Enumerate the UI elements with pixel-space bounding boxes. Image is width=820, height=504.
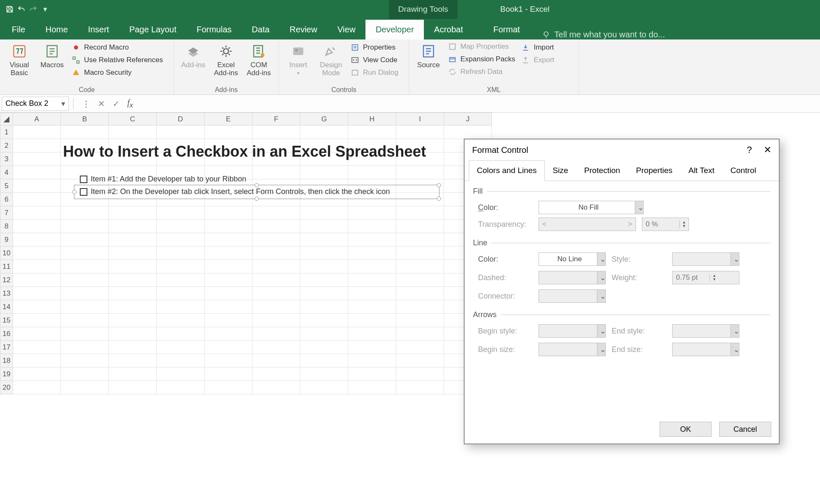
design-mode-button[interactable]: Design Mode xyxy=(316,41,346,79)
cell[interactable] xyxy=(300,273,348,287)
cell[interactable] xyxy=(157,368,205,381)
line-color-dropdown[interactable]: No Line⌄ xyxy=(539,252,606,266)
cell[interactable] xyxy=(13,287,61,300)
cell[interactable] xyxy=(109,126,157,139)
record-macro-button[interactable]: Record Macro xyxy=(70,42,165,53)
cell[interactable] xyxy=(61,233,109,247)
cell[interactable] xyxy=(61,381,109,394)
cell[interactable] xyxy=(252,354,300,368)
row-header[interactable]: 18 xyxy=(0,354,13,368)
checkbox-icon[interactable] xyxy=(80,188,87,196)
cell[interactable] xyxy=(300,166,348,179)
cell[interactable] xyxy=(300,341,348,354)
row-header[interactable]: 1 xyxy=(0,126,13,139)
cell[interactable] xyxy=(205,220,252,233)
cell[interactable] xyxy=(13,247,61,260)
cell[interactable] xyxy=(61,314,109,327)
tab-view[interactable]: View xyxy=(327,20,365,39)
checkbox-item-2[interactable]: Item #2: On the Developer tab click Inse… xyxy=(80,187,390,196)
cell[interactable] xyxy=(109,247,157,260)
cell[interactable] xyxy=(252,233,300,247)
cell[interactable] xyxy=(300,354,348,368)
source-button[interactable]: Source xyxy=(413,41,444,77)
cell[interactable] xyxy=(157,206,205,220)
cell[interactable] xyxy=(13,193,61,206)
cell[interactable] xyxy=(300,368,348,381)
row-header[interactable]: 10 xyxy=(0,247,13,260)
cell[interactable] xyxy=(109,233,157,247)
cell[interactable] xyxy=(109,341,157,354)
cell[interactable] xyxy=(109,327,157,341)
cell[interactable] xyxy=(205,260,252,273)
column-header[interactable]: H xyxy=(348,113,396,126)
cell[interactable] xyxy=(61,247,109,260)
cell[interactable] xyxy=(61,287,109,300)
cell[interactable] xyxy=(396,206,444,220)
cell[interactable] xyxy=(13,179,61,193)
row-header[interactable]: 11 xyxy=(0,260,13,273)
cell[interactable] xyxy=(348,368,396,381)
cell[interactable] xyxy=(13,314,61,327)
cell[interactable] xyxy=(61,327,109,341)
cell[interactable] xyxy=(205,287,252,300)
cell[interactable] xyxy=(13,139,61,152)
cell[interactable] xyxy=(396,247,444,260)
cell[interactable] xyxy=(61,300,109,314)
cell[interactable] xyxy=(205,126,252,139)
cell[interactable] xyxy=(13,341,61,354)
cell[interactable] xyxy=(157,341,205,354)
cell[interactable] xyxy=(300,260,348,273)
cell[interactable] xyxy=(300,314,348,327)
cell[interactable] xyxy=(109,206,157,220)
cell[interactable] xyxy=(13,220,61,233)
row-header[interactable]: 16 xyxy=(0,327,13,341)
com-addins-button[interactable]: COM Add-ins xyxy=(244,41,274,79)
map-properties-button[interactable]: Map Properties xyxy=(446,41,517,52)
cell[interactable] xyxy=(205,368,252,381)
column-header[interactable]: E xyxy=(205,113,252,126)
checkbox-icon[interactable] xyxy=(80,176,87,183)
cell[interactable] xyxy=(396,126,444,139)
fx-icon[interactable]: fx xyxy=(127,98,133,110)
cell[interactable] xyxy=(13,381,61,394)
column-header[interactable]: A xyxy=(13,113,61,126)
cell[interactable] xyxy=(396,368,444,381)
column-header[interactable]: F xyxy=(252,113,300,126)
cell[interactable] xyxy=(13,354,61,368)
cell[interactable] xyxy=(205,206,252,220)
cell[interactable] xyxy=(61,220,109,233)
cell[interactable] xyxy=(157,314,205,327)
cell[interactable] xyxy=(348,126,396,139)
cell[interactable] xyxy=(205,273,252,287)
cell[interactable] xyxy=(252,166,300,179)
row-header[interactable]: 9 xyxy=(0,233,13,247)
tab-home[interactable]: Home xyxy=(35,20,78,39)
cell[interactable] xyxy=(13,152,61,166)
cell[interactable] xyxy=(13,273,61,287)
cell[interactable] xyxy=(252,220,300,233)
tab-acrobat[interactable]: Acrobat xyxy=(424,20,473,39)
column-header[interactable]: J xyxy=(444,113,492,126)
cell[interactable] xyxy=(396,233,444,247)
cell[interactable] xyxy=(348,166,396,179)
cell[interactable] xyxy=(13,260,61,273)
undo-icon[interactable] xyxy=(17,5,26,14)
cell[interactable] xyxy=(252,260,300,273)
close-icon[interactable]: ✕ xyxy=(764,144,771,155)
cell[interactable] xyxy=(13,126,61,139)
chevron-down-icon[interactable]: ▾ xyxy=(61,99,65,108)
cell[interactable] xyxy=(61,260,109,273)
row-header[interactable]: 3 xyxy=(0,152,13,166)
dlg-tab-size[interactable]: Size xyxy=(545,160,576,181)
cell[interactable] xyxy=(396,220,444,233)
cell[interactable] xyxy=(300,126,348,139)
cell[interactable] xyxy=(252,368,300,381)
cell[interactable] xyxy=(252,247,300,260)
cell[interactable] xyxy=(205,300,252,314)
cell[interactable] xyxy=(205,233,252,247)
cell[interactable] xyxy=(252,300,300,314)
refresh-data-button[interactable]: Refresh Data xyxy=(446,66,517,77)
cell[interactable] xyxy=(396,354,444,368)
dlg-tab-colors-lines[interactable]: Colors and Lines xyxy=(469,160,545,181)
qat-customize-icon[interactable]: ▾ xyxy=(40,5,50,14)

+++

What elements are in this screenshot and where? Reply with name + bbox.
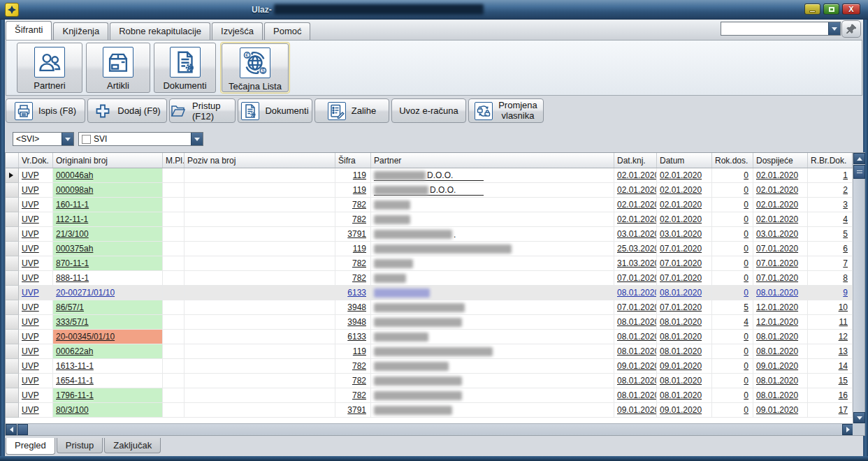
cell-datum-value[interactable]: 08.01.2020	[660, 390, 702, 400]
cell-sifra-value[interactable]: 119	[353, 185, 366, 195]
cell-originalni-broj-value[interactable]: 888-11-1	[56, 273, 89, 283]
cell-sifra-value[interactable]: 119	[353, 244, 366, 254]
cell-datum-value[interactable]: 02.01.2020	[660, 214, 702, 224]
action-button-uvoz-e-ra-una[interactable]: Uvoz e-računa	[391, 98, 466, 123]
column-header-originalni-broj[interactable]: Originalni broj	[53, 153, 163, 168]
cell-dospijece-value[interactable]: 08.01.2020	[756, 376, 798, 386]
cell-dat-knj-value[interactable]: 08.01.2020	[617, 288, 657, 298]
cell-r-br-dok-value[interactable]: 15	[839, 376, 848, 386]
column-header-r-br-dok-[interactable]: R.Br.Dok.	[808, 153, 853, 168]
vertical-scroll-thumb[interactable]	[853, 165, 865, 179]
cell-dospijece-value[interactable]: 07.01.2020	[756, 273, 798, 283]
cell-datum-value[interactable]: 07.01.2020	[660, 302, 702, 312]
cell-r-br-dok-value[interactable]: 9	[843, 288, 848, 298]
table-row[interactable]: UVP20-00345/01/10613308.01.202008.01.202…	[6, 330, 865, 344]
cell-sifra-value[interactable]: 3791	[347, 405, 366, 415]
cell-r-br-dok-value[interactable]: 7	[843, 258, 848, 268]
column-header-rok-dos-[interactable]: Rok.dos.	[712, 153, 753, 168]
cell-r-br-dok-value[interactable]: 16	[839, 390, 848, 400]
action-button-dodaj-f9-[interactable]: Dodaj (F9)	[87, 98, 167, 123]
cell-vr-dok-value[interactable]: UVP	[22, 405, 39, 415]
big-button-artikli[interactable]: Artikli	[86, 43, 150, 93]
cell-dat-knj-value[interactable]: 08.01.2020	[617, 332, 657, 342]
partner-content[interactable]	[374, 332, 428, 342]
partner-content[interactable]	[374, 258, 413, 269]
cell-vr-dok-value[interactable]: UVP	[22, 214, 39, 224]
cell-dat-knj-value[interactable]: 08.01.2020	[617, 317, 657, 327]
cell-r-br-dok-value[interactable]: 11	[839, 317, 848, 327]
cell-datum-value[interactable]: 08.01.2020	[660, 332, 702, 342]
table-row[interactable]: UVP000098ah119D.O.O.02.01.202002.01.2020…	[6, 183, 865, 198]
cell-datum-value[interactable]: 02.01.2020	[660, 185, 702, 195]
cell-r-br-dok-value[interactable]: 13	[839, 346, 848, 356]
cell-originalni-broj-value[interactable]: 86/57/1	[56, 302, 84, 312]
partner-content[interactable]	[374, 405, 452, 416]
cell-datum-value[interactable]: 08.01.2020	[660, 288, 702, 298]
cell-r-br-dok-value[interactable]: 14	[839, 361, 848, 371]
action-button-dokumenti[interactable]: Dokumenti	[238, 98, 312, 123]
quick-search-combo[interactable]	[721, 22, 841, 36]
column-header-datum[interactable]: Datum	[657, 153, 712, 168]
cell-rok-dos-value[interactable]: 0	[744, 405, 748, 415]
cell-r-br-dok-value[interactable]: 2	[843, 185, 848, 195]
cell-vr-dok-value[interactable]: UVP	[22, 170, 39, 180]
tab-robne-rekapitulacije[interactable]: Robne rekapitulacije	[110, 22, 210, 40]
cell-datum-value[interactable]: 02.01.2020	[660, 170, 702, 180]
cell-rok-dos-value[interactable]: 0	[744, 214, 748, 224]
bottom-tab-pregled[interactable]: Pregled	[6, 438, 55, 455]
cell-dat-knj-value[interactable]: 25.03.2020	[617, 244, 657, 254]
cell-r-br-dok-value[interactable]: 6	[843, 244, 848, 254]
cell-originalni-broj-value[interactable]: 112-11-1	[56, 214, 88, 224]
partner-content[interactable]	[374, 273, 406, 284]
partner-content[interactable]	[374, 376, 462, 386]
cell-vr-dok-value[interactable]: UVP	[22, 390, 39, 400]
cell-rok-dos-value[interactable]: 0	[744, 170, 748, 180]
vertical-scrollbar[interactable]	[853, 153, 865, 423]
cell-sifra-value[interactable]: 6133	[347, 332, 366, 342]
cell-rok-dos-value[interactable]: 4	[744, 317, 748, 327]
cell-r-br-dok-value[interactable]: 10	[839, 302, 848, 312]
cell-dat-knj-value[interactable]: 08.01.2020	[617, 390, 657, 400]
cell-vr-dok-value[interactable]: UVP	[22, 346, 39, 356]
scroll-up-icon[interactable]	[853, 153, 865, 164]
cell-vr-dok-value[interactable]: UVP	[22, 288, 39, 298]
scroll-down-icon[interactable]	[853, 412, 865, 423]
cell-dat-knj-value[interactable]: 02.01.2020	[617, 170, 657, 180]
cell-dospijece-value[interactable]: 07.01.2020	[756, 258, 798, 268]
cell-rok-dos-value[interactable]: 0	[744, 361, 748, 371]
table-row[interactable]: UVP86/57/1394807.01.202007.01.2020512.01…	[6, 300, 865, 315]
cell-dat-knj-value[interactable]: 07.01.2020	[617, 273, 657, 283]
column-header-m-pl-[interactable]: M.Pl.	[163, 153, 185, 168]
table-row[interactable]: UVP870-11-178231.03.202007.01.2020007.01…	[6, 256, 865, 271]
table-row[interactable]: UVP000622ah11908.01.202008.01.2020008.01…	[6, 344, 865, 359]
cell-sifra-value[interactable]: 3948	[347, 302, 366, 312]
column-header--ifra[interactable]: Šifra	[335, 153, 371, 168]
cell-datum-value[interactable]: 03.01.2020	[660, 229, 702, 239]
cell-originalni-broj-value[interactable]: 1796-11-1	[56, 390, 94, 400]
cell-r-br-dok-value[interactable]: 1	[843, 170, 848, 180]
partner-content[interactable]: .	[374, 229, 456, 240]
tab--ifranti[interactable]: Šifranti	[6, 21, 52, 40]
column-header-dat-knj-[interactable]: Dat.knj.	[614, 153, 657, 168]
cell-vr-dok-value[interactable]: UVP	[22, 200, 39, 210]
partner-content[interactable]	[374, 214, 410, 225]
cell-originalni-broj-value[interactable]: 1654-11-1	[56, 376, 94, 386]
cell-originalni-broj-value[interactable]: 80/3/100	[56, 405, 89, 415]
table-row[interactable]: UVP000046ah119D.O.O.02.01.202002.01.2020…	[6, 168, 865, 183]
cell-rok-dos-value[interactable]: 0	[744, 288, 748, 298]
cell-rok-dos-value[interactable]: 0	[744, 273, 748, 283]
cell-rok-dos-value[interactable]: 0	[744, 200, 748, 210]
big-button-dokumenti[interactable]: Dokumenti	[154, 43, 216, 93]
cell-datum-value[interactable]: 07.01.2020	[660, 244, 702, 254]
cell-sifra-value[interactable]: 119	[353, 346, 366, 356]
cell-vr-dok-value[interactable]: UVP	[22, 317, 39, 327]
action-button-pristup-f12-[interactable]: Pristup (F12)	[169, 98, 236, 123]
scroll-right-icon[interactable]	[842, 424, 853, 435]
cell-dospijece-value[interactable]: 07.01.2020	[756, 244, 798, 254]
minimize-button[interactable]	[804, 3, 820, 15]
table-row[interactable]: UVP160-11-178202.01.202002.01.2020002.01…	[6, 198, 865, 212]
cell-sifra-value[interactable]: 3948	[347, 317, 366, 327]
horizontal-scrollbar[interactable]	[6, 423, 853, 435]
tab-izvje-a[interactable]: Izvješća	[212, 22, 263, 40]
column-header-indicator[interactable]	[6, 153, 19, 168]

+++

> [What is being asked] When a line in the listing includes the word "dokumenti", report that line in full.

> [Task answer]
action-button-dokumenti[interactable]: Dokumenti	[238, 98, 312, 123]
big-button-dokumenti[interactable]: Dokumenti	[154, 43, 216, 93]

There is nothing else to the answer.